■ Work to be completed ■
State the number of lines in these records holding "utilizing". Say nothing more.

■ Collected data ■
"""
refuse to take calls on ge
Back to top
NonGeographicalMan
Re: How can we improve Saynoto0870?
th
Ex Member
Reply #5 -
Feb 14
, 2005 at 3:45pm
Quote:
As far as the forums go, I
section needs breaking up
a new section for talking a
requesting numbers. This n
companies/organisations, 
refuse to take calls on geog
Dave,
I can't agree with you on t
"""
"""
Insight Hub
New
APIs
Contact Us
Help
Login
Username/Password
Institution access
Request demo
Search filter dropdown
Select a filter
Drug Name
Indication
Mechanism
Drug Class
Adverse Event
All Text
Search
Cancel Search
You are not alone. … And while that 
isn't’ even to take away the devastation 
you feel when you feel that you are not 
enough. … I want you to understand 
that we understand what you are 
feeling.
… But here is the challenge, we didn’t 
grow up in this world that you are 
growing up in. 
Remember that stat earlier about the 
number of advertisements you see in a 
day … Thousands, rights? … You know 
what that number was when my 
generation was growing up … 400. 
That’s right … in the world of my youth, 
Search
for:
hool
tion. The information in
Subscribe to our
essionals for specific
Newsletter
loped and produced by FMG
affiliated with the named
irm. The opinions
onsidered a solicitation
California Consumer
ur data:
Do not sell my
"""
"""
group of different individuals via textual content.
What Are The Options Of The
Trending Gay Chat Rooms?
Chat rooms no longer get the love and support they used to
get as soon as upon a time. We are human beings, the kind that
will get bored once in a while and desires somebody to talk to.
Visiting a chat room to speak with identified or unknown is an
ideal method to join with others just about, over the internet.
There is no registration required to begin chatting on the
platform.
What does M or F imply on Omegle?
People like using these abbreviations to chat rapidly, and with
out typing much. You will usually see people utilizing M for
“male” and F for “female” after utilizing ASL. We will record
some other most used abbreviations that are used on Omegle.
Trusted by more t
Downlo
"""
■ Response to the exercise ■
2